The Welsh house is a fine example of a late Victorian house with strong Queen Anne elements. It was built 1889-90 for Charles H. Welsh, a banker who was instrumental in Hyattsville’s development. Welsh was one of the founders in 1887 of the Hyattsville Building Association which financed much of Hyattsville’s early development. Although the house had deteriorated prior to 1984, there was little interior or exterior alteration. Its location on a corner lot within the National Register Historic District of Hyattsville makes it a prominent landmark: a Victorian town dwelling with strong Queen Anne detail.
P.G. 68-10-16 Clarence McEwen House, 4106 Gallatin St.
The McEwen House is a large front-gabled house with fine Queen Anne style decorative detail. It was built in 1887 from a mail-order design in an urban residential lot in the newly platted town of Hyattsville. The house consists of a two-and-one-half story gable-roof main block, with a slightly lower rear kitchen wing. The main block is four bays by three, with entrance in the first bay of the five-bay main south gable front. Across the south gable front is a one-story hip-roof porch supported by turned bracketed posts. The surfaces of the house exhibit considerable variety of decoration: the first story is sided with narrow horizontal boards, the second story with fish-scale shingle, and the loft level and upper gable ends are decorated with applied geometric and ramiform paneling. The east and west elevations are varied by projecting semi-octagonal bays. Windows are generally 1/1 double hung sash, with colored border lights in the upper sashes.
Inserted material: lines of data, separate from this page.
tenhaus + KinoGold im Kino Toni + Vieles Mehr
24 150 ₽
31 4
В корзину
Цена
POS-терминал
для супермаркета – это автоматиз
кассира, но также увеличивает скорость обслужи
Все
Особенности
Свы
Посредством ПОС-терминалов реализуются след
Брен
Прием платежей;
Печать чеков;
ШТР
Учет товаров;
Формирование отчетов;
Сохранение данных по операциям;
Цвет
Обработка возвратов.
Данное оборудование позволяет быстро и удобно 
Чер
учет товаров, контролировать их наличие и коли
The McEwen House is a fine example of Queen Anne Victorian architecture. It is distinguished by considerable variation in surface detail, window treatment and projecting bays. It was built in 1887 by Clarence McEwen who bought a house plan produced by the Cooperative Building Plan Association of New York (R.W. Shoppell’s Design No. 444). With a few alterations, he built a large front-gabled frame dwelling, with fine Queen Anne style decorative detail, ornamental wall surfacing, window treatment, and projecting bays. McEwen served as a Town Commissioner in Hyattsville in 1888, but two years later lost his property through default in mortgage payments. When the property was sold at the turn of the century, it was described as “one of the best if not the best houses in Hyattsville.” The house incorporates fine detail in its surface paneling, window treatment, and projecting bays. It embodies many distinctive characteristics of the Queen Anne/Victorian style, and is a noticeable landmark in the town of Hyattsville.
P.G. 68-10-17 Frederic Augustus Holden House, 4110 Gallatin St.
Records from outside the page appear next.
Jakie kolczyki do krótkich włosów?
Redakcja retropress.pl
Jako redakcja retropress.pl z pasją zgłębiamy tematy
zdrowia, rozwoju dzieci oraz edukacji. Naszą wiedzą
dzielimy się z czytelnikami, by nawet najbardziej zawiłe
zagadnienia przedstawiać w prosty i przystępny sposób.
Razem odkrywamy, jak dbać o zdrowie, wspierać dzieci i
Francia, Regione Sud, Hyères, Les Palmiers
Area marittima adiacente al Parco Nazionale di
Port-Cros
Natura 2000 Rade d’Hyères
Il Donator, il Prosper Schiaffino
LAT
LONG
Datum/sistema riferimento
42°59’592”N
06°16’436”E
The F.A. Holden House is a two-story frame house with a “t” shaped plan and a complex roof line. The house stands on a town lot, in the Hyattsville National Register Historic District. It is notable for its steeply pitched roof, two-story, semi-octagonal east bay, decorative features such as crossed trusses in the gables and gable dormers, and saw-toothed vertical siding in the upper gables. The main facade’s entrance is in the third bay through a double door with a stained glass transom. The two windows to the west of the entrance are floor-to-ceiling double casement windows surmounted by stained glass transoms, flanked by louvered shutters. The first story is sheltered by a three bay, hipped roof porch which wraps around the east and west sides of the building. Some second story windows are 2/2 double hung wooden sash with segmental arched heads. The four bay east facade is dominated by a two story semi-octagonal bays projecting from beneath a cross gable.
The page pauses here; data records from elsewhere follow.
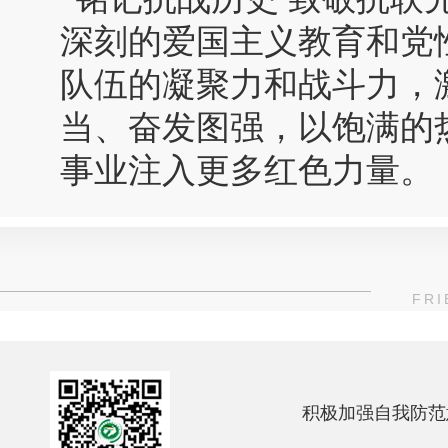
深刻的爱国主义教育和党
队伍的凝聚力和战斗力，
当、奋发图强，以饱满的
事业注入更多红色力量。
FRI
积极加强自我防范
The Frederic A. Holden House is an outstanding example of vernacular stick style Victorian architecture. Particularly notable are the scissors trusses decorating the cornices of the gables and dormer ends. This Holden house was built in 1883 for Frederic Augustus Holden, a bureaucrat in the Federal Government’s General Land Office and a Hyattsville Town Commissioner shortly after the town’s incorporation in 1886. The house was one of the first built in Wine and Johnson’s First Addition to Hyattsville. It was built by George N. Walker, an active contractor and builder in Hyattsville.
P.G. 68-10-25 Harriet Ralston House, 4206 Decatur St.
The Harriet Ralston House is a three-story front-gabled frame retreat cottage which stands on one of the original streets platted for the Town of Hyattsville. It is distinguished by its fine late Victorian trim and its prominent three story veranda. The house is three stories high, two bays by two bays, with principal entrance and three-story veranda on the main south gable front. Entrance is in the eastmost bay of this south gable end, through a four-panel door with two-pane transom. Filling the entire south gable front is a three-story veranda supported by chamfered posts with molded capitals and bases, and jigsawn brackets on the first story. Bounding the first and second stories of the veranda is a railing of flat jigsawn balusters. There are three openings onto the second story of the veranda; a central door with a single-pane transom is flanked by two 2/2 windows. The same chamfered posts are still visible at the third level in the gable end. The house is sheathed with German siding. At the intermediate level in the east facade is a circular “porthole” window which lights the stair.
The Harriet Ralston House is a fine and unique example of a late Victorian suburban retreat cottage; it is distinguished by its excellent Queen Anne style trim, and its prominent three-story veranda. It was build in the 1880s on one of the original lots platted in the Town of Hyattsville. In 1882, Harriet Ralston, widow of Judge James H. Ralston, purchased Lot #26 of Hyatts Addition to Hyattsville, and a few months later purchased Lots #27 and #28 which adjoined it to the east. It is probable that this house was constructed soon after Mrs. Ralston’s purchase, Within a few years, “Wing Rest”, a second fine Queen Anne style house was built on Lot #26, and it became the home of Mrs. Ralston’s son, Jackson H. Ralston, one of early Hyattsville’s most prominent civic leaders.
P.G. 68-10-27 Lewis F. Holden House 4112 Gallatin St.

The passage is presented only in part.